> _Record set_
- - - - - - -

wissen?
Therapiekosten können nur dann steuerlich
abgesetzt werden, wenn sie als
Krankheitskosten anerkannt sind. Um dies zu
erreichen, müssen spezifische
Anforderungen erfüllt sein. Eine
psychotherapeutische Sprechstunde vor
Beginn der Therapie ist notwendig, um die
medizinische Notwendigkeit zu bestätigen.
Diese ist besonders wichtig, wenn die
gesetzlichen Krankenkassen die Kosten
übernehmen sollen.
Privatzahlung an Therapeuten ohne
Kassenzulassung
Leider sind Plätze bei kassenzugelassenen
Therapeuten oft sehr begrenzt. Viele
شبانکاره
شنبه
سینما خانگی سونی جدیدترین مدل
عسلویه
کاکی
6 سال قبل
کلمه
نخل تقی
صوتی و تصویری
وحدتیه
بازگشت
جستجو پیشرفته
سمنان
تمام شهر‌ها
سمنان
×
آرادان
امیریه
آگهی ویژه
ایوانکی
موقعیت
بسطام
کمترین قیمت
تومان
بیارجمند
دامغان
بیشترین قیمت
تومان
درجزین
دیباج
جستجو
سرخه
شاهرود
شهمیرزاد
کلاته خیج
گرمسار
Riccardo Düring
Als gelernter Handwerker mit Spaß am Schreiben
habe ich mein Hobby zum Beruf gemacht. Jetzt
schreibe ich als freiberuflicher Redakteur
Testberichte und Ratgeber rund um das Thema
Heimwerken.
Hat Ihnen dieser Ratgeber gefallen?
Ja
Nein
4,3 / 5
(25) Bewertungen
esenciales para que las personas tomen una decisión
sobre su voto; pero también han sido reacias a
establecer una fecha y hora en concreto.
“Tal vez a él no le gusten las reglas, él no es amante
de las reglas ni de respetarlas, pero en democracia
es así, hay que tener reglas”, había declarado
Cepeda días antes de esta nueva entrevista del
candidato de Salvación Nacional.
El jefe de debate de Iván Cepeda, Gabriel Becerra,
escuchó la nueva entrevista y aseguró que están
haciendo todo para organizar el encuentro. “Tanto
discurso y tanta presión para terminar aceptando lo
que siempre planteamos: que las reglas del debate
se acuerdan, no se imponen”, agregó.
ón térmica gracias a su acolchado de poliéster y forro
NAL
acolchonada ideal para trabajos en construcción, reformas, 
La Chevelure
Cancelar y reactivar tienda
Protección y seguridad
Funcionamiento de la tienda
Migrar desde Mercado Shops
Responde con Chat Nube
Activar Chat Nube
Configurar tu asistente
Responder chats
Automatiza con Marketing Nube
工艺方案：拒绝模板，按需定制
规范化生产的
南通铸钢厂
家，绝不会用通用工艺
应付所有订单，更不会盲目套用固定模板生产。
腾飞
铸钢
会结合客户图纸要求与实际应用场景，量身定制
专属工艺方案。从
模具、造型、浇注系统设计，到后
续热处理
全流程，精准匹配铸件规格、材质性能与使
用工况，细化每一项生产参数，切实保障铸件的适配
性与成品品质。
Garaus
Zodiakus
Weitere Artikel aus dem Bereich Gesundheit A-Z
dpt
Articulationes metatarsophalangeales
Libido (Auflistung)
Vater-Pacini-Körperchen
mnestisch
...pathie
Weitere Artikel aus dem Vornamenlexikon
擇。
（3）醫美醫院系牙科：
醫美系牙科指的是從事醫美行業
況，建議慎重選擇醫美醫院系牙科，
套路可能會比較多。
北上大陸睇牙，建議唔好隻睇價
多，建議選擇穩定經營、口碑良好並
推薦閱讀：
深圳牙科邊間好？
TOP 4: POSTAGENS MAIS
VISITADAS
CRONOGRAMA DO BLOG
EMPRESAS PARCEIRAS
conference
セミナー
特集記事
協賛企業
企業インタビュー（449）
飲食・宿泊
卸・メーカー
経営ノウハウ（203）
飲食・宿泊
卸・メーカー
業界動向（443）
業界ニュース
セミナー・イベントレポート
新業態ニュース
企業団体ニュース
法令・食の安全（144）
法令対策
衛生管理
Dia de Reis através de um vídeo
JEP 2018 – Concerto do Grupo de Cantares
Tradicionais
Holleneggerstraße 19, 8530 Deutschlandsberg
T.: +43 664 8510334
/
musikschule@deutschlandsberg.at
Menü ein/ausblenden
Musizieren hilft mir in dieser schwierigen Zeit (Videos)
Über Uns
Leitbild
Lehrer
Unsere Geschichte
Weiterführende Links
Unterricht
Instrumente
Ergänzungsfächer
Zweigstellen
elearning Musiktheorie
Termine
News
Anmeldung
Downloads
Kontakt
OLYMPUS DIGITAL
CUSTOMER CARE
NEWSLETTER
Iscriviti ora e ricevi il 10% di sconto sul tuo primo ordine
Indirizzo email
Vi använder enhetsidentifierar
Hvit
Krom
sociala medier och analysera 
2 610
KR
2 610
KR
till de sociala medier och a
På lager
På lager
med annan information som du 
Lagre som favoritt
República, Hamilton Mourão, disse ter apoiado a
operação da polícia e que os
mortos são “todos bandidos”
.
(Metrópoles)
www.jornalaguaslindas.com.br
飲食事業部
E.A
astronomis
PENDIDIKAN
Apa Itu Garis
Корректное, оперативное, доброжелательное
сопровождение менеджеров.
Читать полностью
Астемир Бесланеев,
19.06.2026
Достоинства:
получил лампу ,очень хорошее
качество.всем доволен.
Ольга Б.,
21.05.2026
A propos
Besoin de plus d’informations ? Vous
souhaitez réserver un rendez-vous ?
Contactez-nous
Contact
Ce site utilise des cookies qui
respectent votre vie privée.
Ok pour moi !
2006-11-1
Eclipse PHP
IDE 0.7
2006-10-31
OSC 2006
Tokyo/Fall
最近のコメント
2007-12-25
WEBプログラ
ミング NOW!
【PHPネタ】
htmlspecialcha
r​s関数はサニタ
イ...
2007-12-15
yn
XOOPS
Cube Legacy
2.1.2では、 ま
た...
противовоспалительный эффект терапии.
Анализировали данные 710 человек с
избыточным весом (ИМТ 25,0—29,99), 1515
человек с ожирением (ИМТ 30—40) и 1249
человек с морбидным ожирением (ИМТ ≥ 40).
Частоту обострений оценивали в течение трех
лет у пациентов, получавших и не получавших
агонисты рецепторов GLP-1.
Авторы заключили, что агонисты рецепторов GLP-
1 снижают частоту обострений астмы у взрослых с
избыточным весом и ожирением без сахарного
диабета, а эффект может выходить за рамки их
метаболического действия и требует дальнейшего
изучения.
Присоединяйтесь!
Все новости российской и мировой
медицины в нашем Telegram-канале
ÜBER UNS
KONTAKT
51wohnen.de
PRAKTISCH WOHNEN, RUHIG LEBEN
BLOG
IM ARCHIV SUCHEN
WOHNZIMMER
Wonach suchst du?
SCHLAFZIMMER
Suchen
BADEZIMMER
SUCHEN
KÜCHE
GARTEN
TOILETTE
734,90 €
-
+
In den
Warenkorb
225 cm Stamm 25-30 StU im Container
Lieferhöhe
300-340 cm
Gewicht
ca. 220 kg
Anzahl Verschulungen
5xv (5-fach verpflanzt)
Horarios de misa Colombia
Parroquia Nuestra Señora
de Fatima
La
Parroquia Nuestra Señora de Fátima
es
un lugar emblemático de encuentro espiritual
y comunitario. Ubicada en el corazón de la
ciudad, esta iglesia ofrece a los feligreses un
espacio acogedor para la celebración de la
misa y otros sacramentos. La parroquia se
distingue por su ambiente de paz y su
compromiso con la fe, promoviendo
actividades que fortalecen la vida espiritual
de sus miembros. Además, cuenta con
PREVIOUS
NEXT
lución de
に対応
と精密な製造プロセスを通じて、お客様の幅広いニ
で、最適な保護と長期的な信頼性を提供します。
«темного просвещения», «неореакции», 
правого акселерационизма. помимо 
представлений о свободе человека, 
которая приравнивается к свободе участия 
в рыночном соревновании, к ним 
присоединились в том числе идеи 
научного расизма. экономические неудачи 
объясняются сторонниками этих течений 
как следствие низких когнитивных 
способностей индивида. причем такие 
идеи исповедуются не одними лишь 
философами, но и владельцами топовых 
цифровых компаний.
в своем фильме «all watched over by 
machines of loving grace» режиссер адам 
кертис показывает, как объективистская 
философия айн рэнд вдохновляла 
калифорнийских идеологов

- - - - - - -

> _Task prompt_
Could you transcribe the entries above word for word, from the line with "противовоспалительный эффект терапии." down to the line with "лет у пациентов, получавших и не получавших", keeping both?

> _Written answer_
противовоспалительный эффект терапии.
Анализировали данные 710 человек с
избыточным весом (ИМТ 25,0—29,99), 1515
человек с ожирением (ИМТ 30—40) и 1249
человек с морбидным ожирением (ИМТ ≥ 40).
Частоту обострений оценивали в течение трех
лет у пациентов, получавших и не получавших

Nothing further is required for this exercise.